YOUR TASK
Any images in the material are to be dropped while every line is retyped exactly.

THE DATA
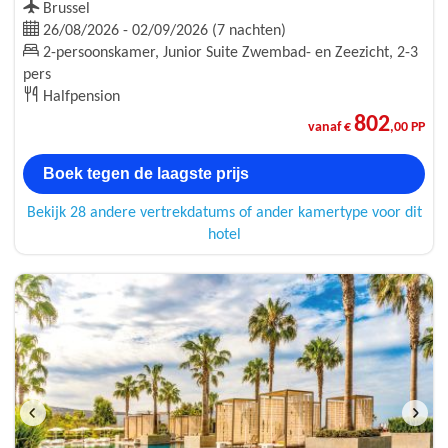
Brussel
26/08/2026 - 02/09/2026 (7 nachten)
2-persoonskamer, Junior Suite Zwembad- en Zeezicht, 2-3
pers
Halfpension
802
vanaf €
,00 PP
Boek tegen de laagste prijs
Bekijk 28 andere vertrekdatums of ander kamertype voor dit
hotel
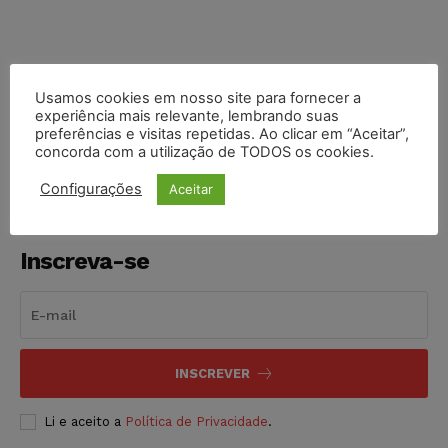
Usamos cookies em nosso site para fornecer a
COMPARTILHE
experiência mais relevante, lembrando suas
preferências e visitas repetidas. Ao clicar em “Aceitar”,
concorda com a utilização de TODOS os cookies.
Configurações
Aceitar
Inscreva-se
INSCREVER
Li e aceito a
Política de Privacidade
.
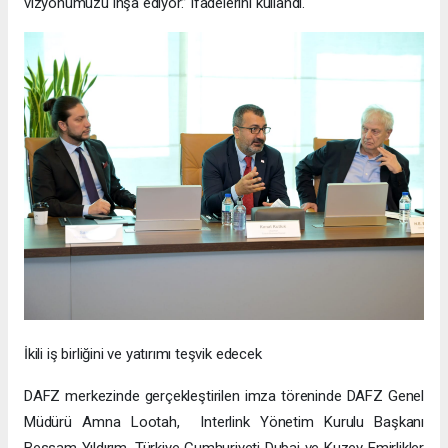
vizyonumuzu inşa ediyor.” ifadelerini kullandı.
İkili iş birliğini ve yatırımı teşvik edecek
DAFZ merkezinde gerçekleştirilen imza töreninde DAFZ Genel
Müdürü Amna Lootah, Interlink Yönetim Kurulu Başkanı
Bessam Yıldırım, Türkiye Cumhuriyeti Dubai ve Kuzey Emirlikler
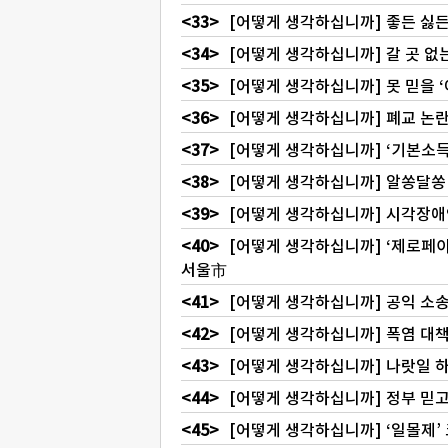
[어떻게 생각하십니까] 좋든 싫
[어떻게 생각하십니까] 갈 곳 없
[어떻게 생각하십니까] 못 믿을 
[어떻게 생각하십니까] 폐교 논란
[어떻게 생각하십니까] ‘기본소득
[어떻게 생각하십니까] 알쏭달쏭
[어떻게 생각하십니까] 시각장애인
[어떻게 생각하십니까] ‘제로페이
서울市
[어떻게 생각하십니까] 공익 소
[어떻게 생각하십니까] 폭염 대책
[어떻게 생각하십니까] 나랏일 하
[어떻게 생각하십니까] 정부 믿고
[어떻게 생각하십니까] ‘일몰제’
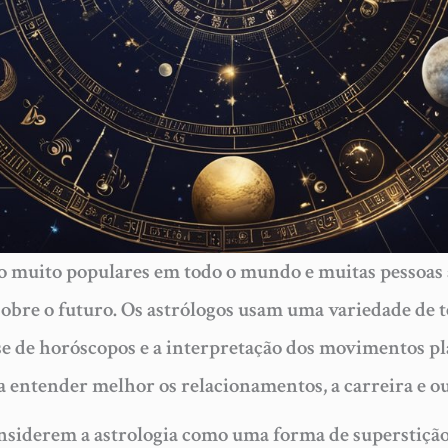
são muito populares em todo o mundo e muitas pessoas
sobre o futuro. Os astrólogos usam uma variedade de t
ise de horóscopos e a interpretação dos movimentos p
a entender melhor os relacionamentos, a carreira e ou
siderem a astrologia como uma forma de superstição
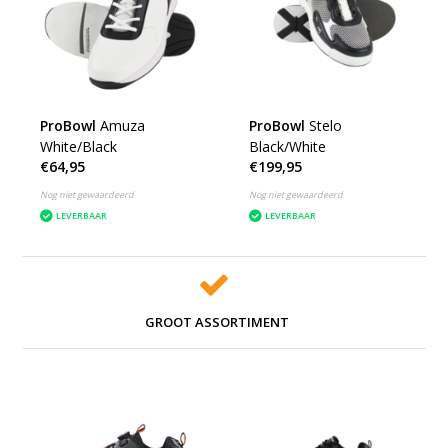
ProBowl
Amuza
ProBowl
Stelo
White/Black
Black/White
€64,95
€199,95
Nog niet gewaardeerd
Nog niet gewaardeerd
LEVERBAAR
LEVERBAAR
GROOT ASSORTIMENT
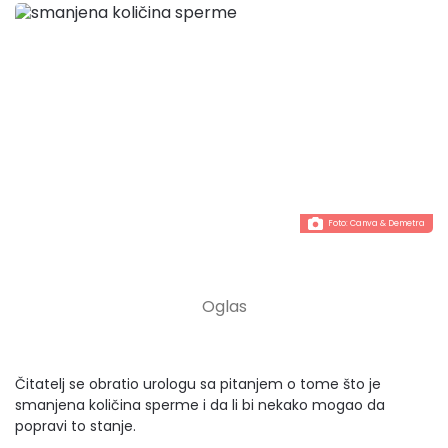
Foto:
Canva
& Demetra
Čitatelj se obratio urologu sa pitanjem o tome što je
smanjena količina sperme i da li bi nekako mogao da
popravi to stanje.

FINISHED EXERCISE
Brussel
26/08/2026 - 02/09/2026 (7 nachten)
2-persoonskamer, Junior Suite Zwembad- en Zeezicht, 2-3
pers
Halfpension
802
vanaf €
,00 PP
Boek tegen de laagste prijs
Bekijk 28 andere vertrekdatums of ander kamertype voor dit
hotel
Usamos cookies em nosso site para fornecer a
COMPARTILHE
experiência mais relevante, lembrando suas
preferências e visitas repetidas. Ao clicar em “Aceitar”,
concorda com a utilização de TODOS os cookies.
Configurações
Aceitar
Inscreva-se
INSCREVER
Li e aceito a
Política de Privacidade
.
vizyonumuzu inşa ediyor.” ifadelerini kullandı.
İkili iş birliğini ve yatırımı teşvik edecek
DAFZ merkezinde gerçekleştirilen imza töreninde DAFZ Genel
Müdürü Amna Lootah, Interlink Yönetim Kurulu Başkanı
Bessam Yıldırım, Türkiye Cumhuriyeti Dubai ve Kuzey Emirlikler
[어떻게 생각하십니까] 좋든 싫
[어떻게 생각하십니까] 갈 곳 없
[어떻게 생각하십니까] 못 믿을 
[어떻게 생각하십니까] 폐교 논란
[어떻게 생각하십니까] ‘기본소득
[어떻게 생각하십니까] 알쏭달쏭
[어떻게 생각하십니까] 시각장애인
[어떻게 생각하십니까] ‘제로페이
서울市
[어떻게 생각하십니까] 공익 소
[어떻게 생각하십니까] 폭염 대책
[어떻게 생각하십니까] 나랏일 하
[어떻게 생각하십니까] 정부 믿고
[어떻게 생각하십니까] ‘일몰제’
são muito populares em todo o mundo e muitas pessoas
sobre o futuro. Os astrólogos usam uma variedade de t
ise de horóscopos e a interpretação dos movimentos p
a entender melhor os relacionamentos, a carreira e ou
siderem a astrologia como uma forma de superstição
ProBowl
Amuza
ProBowl
Stelo
White/Black
Black/White
€64,95
€199,95
Nog niet gewaardeerd
Nog niet gewaardeerd
LEVERBAAR
LEVERBAAR
GROOT ASSORTIMENT
Foto:
Canva
& Demetra
Čitatelj se obratio urologu sa pitanjem o tome što je
smanjena količina sperme i da li bi nekako mogao da
popravi to stanje.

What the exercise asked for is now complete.